INPUT DATA ::
══════
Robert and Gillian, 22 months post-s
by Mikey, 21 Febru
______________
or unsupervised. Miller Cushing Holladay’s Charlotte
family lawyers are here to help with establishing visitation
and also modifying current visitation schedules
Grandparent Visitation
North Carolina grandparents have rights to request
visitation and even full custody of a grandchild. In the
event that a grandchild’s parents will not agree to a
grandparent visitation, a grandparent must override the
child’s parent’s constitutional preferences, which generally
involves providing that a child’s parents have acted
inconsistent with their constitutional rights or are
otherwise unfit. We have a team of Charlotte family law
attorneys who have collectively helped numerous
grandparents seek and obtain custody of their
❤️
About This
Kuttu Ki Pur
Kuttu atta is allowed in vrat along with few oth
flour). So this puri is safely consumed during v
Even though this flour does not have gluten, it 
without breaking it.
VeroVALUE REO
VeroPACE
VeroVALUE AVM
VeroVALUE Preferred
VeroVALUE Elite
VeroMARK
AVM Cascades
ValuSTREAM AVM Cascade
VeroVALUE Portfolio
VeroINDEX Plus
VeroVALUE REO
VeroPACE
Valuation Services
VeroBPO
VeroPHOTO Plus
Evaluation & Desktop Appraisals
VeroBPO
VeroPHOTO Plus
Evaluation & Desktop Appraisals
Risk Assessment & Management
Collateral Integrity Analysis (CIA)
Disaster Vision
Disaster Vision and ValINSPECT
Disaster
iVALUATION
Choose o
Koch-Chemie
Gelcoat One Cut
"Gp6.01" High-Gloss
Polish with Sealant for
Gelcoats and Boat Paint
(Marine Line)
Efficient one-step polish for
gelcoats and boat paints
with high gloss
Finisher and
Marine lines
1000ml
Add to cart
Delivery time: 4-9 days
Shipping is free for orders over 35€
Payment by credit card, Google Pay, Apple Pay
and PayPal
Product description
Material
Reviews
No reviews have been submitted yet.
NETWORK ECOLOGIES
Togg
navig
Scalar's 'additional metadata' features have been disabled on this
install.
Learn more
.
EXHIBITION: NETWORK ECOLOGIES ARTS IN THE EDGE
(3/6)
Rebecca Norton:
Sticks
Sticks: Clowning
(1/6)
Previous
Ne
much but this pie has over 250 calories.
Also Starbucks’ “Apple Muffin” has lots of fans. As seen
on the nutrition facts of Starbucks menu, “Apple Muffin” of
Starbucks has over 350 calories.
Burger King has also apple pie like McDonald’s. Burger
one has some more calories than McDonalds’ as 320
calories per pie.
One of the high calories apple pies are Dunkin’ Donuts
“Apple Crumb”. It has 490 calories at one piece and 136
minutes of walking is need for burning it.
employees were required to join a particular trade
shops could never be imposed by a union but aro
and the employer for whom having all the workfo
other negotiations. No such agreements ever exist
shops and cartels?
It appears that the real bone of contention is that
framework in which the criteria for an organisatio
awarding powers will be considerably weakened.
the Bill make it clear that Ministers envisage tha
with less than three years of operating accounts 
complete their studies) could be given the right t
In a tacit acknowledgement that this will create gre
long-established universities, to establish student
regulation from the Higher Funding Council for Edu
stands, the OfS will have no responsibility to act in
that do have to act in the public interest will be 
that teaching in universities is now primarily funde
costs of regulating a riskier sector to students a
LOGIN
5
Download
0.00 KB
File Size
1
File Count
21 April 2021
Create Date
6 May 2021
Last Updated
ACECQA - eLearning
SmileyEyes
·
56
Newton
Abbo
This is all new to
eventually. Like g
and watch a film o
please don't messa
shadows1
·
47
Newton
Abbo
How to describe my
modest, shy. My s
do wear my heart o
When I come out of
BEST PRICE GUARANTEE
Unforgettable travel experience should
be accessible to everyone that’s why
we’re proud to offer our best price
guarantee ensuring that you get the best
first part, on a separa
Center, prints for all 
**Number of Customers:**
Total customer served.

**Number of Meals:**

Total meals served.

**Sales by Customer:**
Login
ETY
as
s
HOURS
══════
PROBLEM :: Considering the records above, how many lines hold "served"? Please answer with only the number.

EXERCISE SOLUTION :: 2